How the Ninjurin-1 protein executes cell death

Cell death is an essential process in organisms: it prevents the development of tumors and the spread of pathogens by selectively eliminating damaged or infected cells. The common perception was that cells simply burst at the end of their lives. However, an international team of researchers from the Universities of Stuttgart, Basel, Lausanne, ETH Zurich and other institutions have now discovered how a specific protein called ninjurin-1 creates predetermined breaking points for rupturing the cell membrane and thus inducing cell death. The results were published in the renowned journal Nature.

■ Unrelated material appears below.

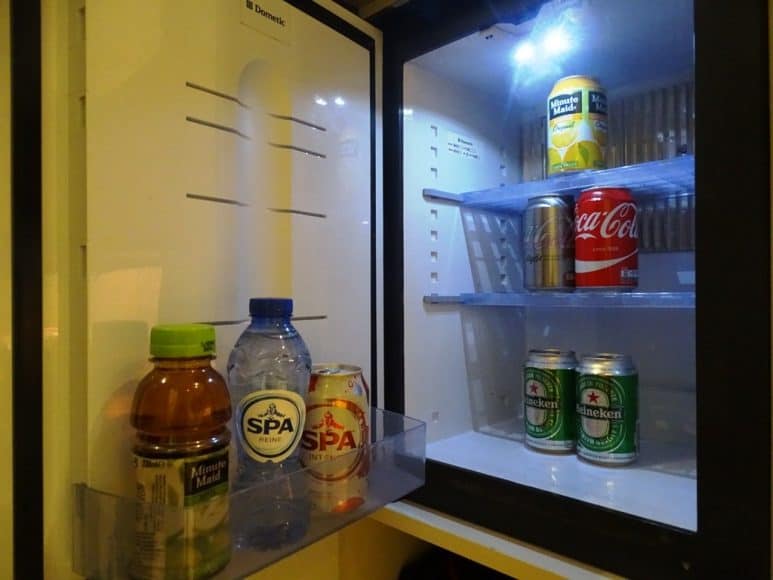 Where is `inside walls`? inside walls is located at coordinates (470, 374), (669, 333).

Using state-of-the-art technology such as high-resolution microscopy and cryo-electron microscopy, the researchers were for the first time able to visualize the small protein ninjurin-1, which floats in the cell membrane and has been known since 1996. Subsequently, Dr. Kristyna Pluhackova, first author and junior research group leader for molecular dynamics in the Cluster of Excellence "Data-Integrated Simulation Science (SimTech)", succeeded to demonstrate how ninjurin-1 ultimately destroys the cell at the atomic level by molecular dynamics simulations. "If the ninjurin-1 proteins receive the command to destroy the cell, they become active, form filaments and rupture the cell membrane piece by piece until the cell disintegrates completely. This mechanism was subsequently confirmed by the collaborators from Lausanne using living cells," Pluhackova explains. 

The knowledge of the atomistic structure of the ninjurin-1 protein is an essential milestone for our understanding of cell death opening up new possibilities for therapies in cancer, neurodegenerative diseases such as Parkinson's, in infections or inflammations.